Calcula-se que eles eram cerca de quatro milhões, espalhados pela Terra Brasilis. Hoje, segundo o site da FUNAI, não passam de 460 mil. Os índios das Américas – assim chamados porque, em um primeiro momento, Colombo acreditou ter chegado às Índias – ganharam um dia só para eles em 19 de abril de 1940, durante o Primeiro Congresso Indigenista Interamericano realizado na cidade de Patzcuaro no México.

No Brasil, o 19 de abril só virou Dia do Índio três anos depois, quando Getúlio Vargas colocou a data no calendário oficial do país. Para marcar o dia, separamos alguns trechos de livros que trazem o índio como personagem principal ou como tema central. Vale a pena ler e descobrir uma época em que, como diria Baby do Brasil (ex Baby Consuelo), “todo dia era dia de índio”.

Com as cores do amanhecer tingindo a cena de dourado, os seis ou sete homens  que estavam na praia juntaram seus arcos e flechas e se prepararam para um encontro com os desconhecidos. De onde viriam os recém-chegados? De alguma ilha ou de alguma terra além-mar? Vinham provavelmente da Terra Sem Males, julgaram os mais experientes: o lugar onde todos eram felizes e ninguém morria, e que ficava para lá da imensidão das águas salgadas (Brasil: Terra à Vista! , de Eduardo Bueno)

Nesse mesmo instante, dois segundos talvez depois que a última flecha caíra no aposento, a folhagem do óleo que ficava fronteiro à janela de Cecília agitou-se e um vulto embalançando-se sobre o abismo, suspenso por um frágil galho de árvore, veio cair sobre o peitoril. Aí agarrando-se à ombreira saltou dentro do aposento com uma agilidade extraordinária; a luz dando em cheio sobre ele desenhou o seu corpo flexível e as suas formas esbeltas. Era Peri. (O Guarani, de José de Alencar)

Toda essa gente é guerreira e possui tanta astúcia para proteger-se de seus inimigos como se fossem criados na Itália e em contínua guerra. Quando estão em guerra costumam assentar suas casas nas encostas dos morros, fazendo cavernas nestes, que é onde costumam dormir. As mulheres e as crianças são levadas par as partes mais altas, através de estreitas trilhas que abrem. Os homens andam com o corpo totalmente pintado, como forma de camuflagem. (Naufrágios & Comentários, de Álvaro Núñes Cabeza de Vaca)
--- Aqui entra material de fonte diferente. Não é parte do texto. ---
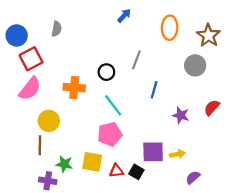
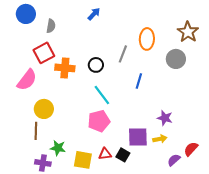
blue arrow: (124, 16) -> (94, 14), moved
orange ellipse: (170, 28) -> (147, 39), moved
blue circle: (17, 35) -> (26, 14), moved
red square: (31, 59) -> (44, 53), moved
orange cross: (74, 88) -> (65, 68), moved
red semicircle: (212, 108) -> (191, 149), moved
purple star: (181, 115) -> (165, 118), moved
yellow square: (92, 162) -> (83, 160), moved

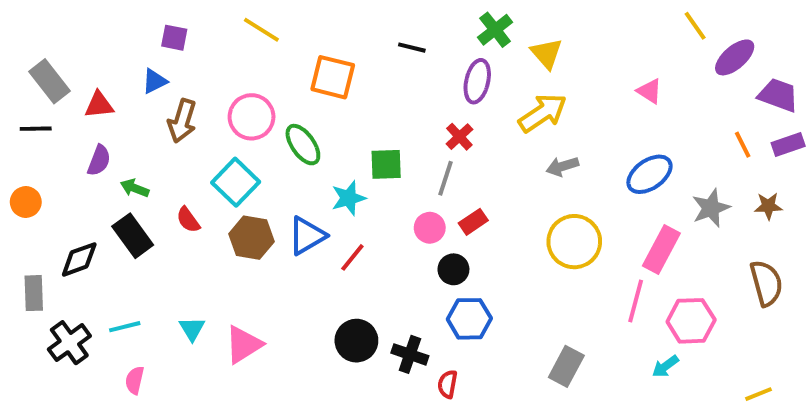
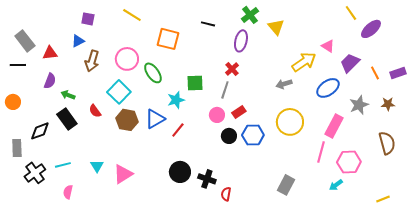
purple trapezoid: (778, 95) -> (350, 63), moved, turned -65
yellow arrow: (543, 113) -> (304, 62), moved
blue hexagon: (469, 319) -> (253, 135), moved

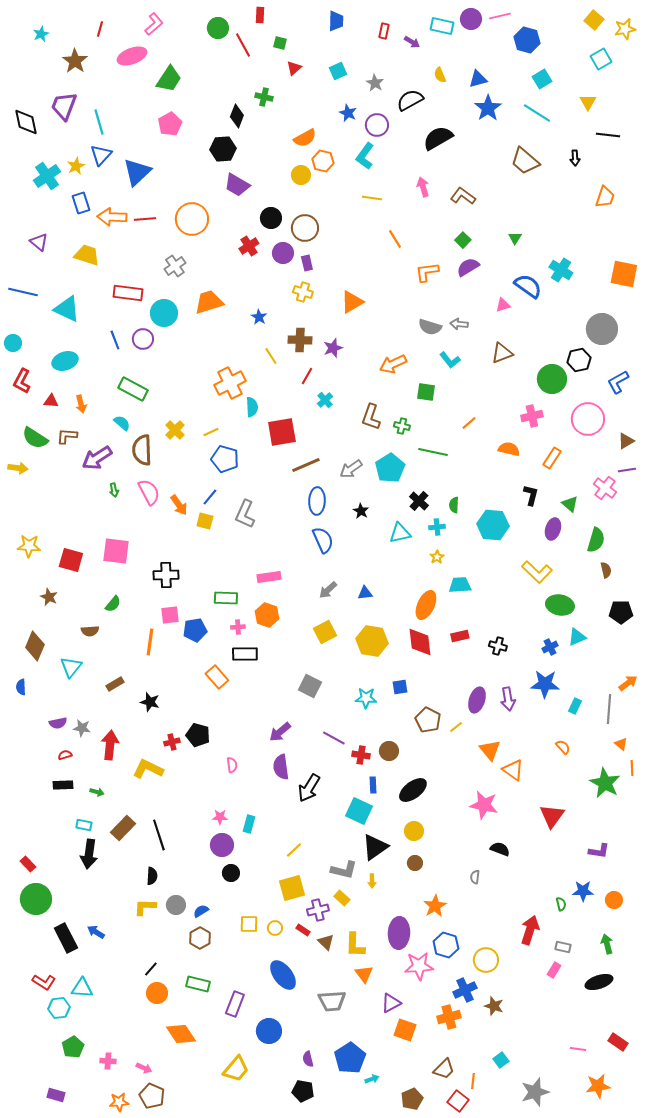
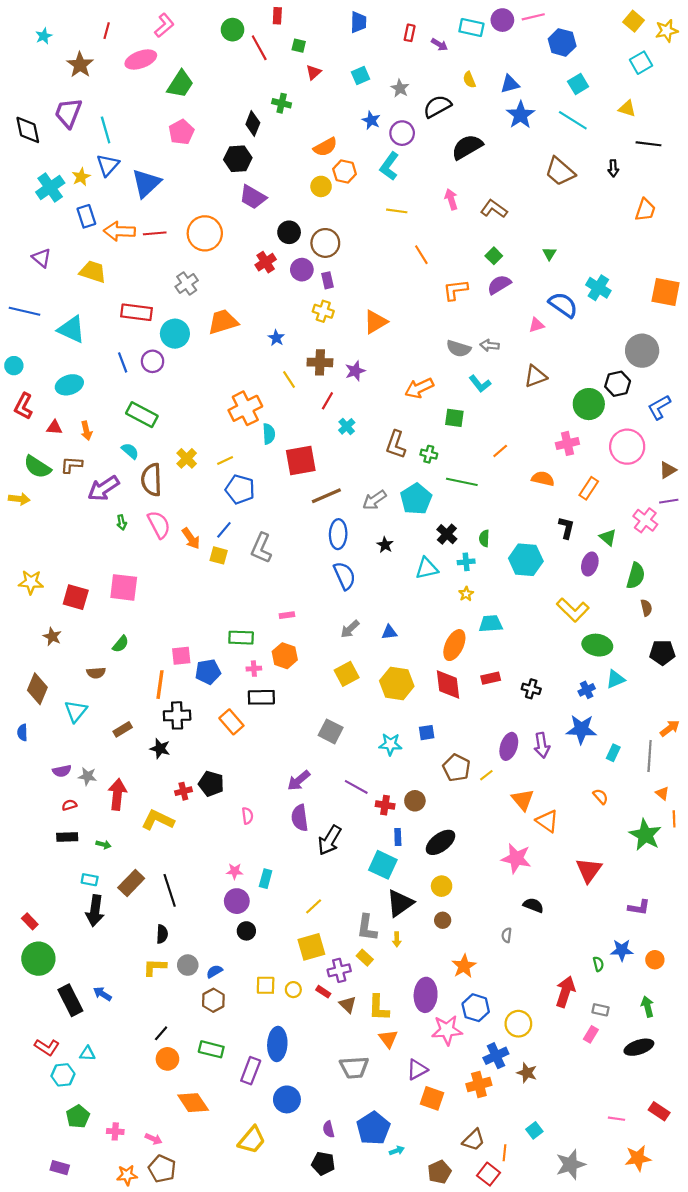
yellow triangle: (588, 102) -> (627, 109), turned -42
black cross: (166, 575) -> (177, 715), moved
pink rectangle: (269, 577) -> (287, 615), size x0.6
gray L-shape: (344, 870) -> (367, 928), turned 84
blue ellipse: (283, 975) -> (277, 1044), moved, turned 40
cyan triangle: (82, 988) -> (87, 1054), size x0.7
Certa vez, os índios vinham ao nosso encontro para nos receber, à distância de dez léguas de uma grande vila, com víveres e viandas delicadas e toda espécie de outras demonstrações de carinho. E tendo chegado ao lugar, deram-nos grande quantidade de peixe, de pão e de outras viandas, assim como tudo quanto puderam dar. Mas es incontinenti que o Diabo se apoderara dos espanhóis e que passam a fio de espada, na minha presença e sem causa alguma… (O paraíso destruído, de Frei Bartolomé de Las Casas)

Devíamos tomar cuidados especiais com os Tupinambás duas vezes por ano, quando entravam com violência nas terras dos Tupiniquins. Uma dessas épocas é novembro, quando o milho, que eles chamam de abati, fica maduro, e com o qual preparam uma bebida que chamam de cauim. Para tanto também usam raízes de mandioca, de que empregam um pouco na mistura. (Duas viagens ao Brasil, de Hans Staden)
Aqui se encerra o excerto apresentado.